Start of PROVIDED RECORDS
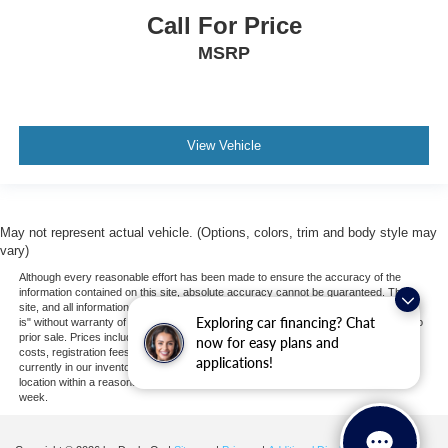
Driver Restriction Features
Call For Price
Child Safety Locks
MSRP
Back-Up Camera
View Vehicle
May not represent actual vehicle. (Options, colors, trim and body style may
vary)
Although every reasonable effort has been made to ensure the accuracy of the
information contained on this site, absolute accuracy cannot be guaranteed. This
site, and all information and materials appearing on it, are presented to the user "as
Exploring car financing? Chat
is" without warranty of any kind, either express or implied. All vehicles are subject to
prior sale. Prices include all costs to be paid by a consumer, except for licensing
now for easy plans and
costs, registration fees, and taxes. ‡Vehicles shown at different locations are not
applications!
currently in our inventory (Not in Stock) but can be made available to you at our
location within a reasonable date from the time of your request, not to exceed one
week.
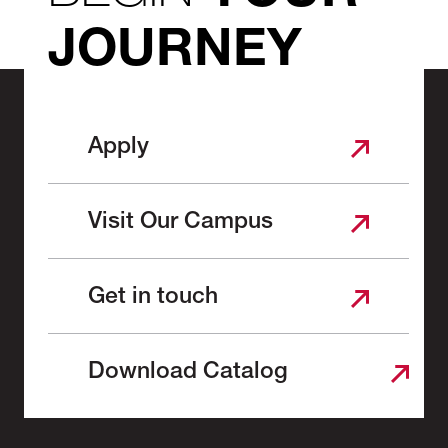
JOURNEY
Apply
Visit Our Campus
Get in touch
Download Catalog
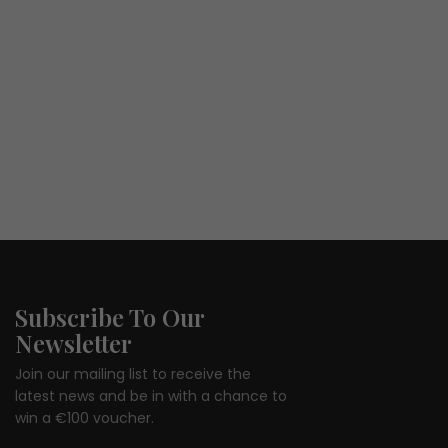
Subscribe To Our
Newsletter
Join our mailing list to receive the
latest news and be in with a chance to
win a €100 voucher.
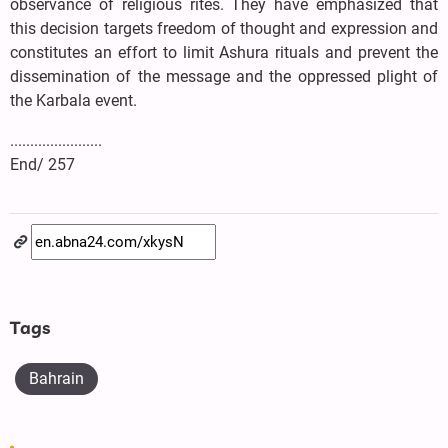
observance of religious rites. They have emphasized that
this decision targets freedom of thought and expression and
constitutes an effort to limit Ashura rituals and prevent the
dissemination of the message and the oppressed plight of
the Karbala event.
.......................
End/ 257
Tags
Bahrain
End of PROVIDED RECORDS
Start of PROVIDED RECORDS
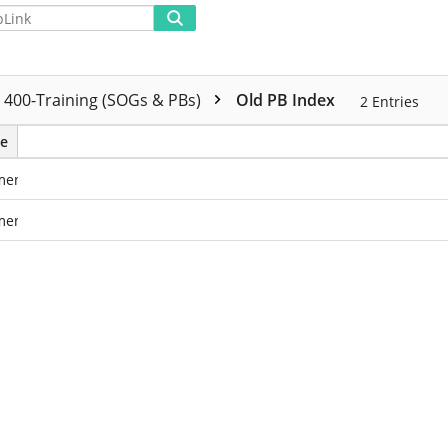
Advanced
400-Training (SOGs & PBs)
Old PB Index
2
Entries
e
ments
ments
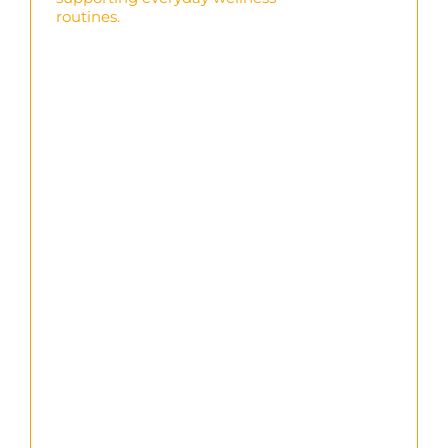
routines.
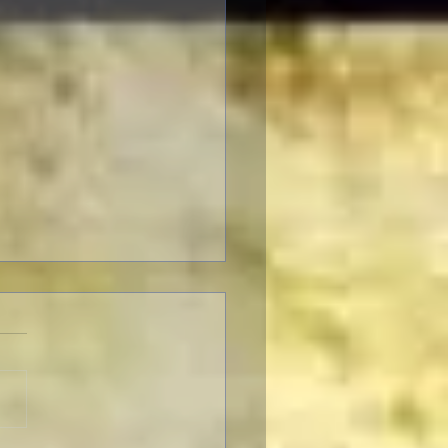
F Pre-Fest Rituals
End of PROVIDED RECORDS
**YOUR INSTRUCTIONS**.
Report each line of the entries where the word "site" occurs.

**TASK ANSWER**.
information contained on this site, absolute accuracy cannot be guaranteed. This
site, and all information and materials appearing on it, are presented to the user "as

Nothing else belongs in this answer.